- TASK: Give back every record verbatim, but not the pictures.
── DATA UNDER STUDY
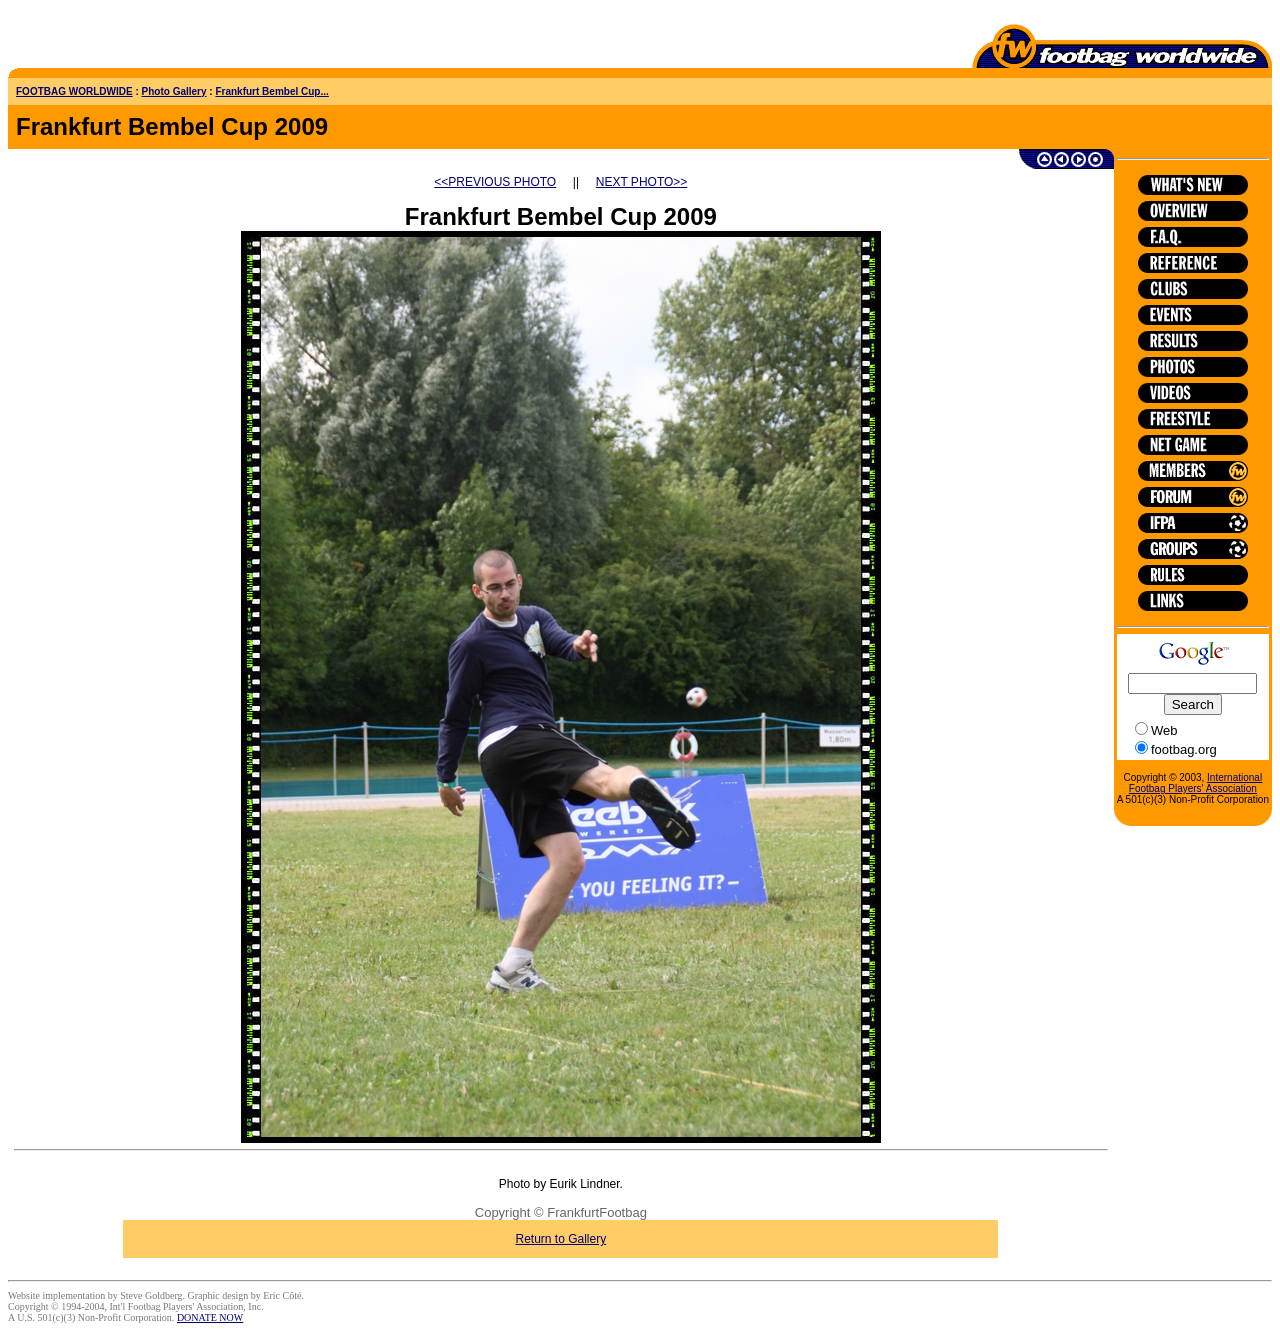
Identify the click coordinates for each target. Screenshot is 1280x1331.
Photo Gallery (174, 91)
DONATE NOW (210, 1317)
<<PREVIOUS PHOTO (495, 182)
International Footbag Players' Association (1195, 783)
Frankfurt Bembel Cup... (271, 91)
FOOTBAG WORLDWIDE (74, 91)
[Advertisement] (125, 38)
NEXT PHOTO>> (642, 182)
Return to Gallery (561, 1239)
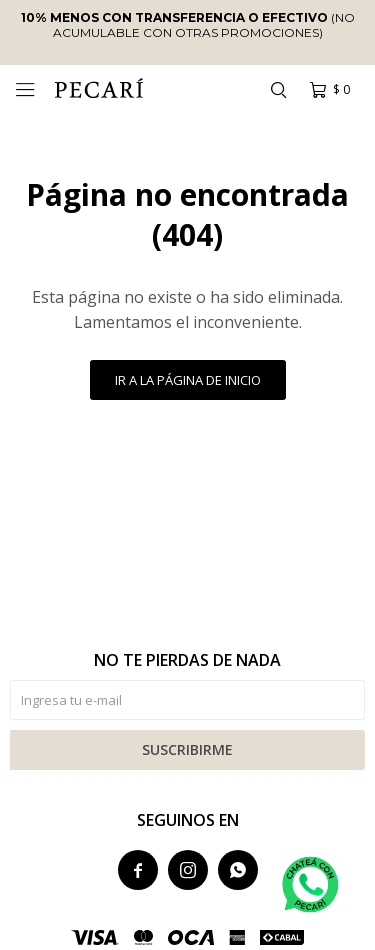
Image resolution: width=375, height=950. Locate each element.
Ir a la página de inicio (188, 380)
────
- SOLUTION BELOW:
Identify the click coordinates for each target. Screenshot is 1280x1331.
Photo Gallery (174, 91)
DONATE NOW (210, 1317)
<<PREVIOUS PHOTO (495, 182)
International Footbag Players' Association (1195, 783)
Frankfurt Bembel Cup... (271, 91)
FOOTBAG WORLDWIDE (74, 91)
[Advertisement] (125, 38)
NEXT PHOTO>> (642, 182)
Return to Gallery (561, 1239)
Image resolution: width=375, height=950. Locate each element.
Ir a la página de inicio (188, 380)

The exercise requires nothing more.